● **Problem**
Give a verbatim copy of the data, leaving the pictures out.

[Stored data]
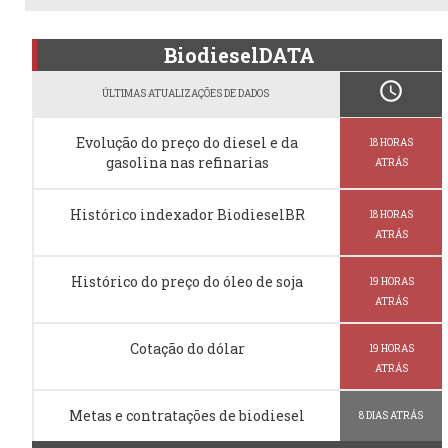
BiodieselDATA
schedule
ÚLTIMAS ATUALIZAÇÕES DE DADOS
Evolução do preço do diesel e da
18 HORAS
gasolina nas refinarias
ATRÁS
Histórico indexador BiodieselBR
18 HORAS
ATRÁS
Histórico do preço do óleo de soja
19 HORAS
ATRÁS
Cotação do dólar
19 HORAS
ATRÁS
Metas e contratações de biodiesel
8 DIAS ATRÁS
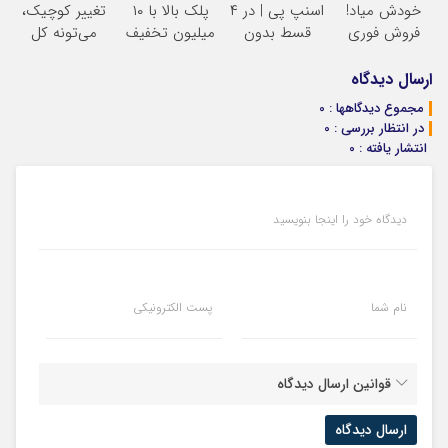
خودش میاد!
اسنپ پی | در ۴
پلک بالا با ۱۰
تغییر کوچیک،
تخفیف
فروش فوری
قسط بدون
میلیون تخفیف
می‌تونه کل
ماشین در همراه
سود و کارمزد!
فقط ۲۵ میلیون
چهرتو متحول
مکانیک
کنه
تغییر
ارسال دیدگاه
طبیعی
مجموع دیدگاهها : 0
در انتظار بررسی : 0
انتشار یافته : 0
دیدگاه خود را اینجا بنویسید
نام شما
پست الکترونیکی
قوانین ارسال دیدگاه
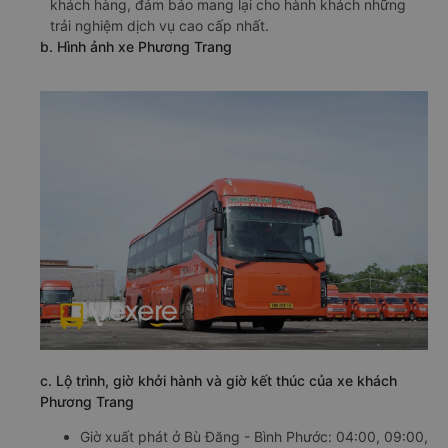
khách hàng, đảm bảo mang lại cho hành khách những
trải nghiệm dịch vụ cao cấp nhất.
b. Hình ảnh xe Phương Trang
c. Lộ trình, giờ khởi hành và giờ kết thúc của xe khách
Phương Trang
Giờ xuất phát ở Bù Đăng - Bình Phước: 04:00, 09:00,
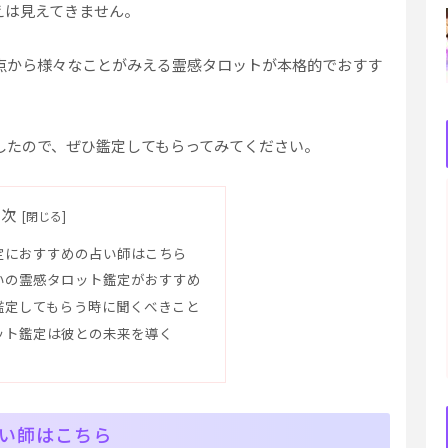
えは見えてきません。
点から様々なことがみえる霊感タロットが本格的でおすす
したので、ぜひ鑑定してもらってみてください。
目次
定におすすめの占い師はこちら
いの霊感タロット鑑定がおすすめ
鑑定してもらう時に聞くべきこと
ット鑑定は彼との未来を導く
い師はこちら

● **Response to this exercise**
BiodieselDATA
schedule
ÚLTIMAS ATUALIZAÇÕES DE DADOS
Evolução do preço do diesel e da
18 HORAS
gasolina nas refinarias
ATRÁS
Histórico indexador BiodieselBR
18 HORAS
ATRÁS
Histórico do preço do óleo de soja
19 HORAS
ATRÁS
Cotação do dólar
19 HORAS
ATRÁS
Metas e contratações de biodiesel
8 DIAS ATRÁS
خودش میاد!
اسنپ پی | در ۴
پلک بالا با ۱۰
تغییر کوچیک،
تخفیف
فروش فوری
قسط بدون
میلیون تخفیف
می‌تونه کل
ماشین در همراه
سود و کارمزد!
فقط ۲۵ میلیون
چهرتو متحول
مکانیک
کنه
تغییر
ارسال دیدگاه
طبیعی
مجموع دیدگاهها : 0
در انتظار بررسی : 0
انتشار یافته : 0
دیدگاه خود را اینجا بنویسید
نام شما
پست الکترونیکی
قوانین ارسال دیدگاه
khách hàng, đảm bảo mang lại cho hành khách những
trải nghiệm dịch vụ cao cấp nhất.
b. Hình ảnh xe Phương Trang
c. Lộ trình, giờ khởi hành và giờ kết thúc của xe khách
Phương Trang
Giờ xuất phát ở Bù Đăng - Bình Phước: 04:00, 09:00,
えは見えてきません。
点から様々なことがみえる霊感タロットが本格的でおすす
したので、ぜひ鑑定してもらってみてください。
目次
定におすすめの占い師はこちら
いの霊感タロット鑑定がおすすめ
鑑定してもらう時に聞くべきこと
ット鑑定は彼との未来を導く
い師はこちら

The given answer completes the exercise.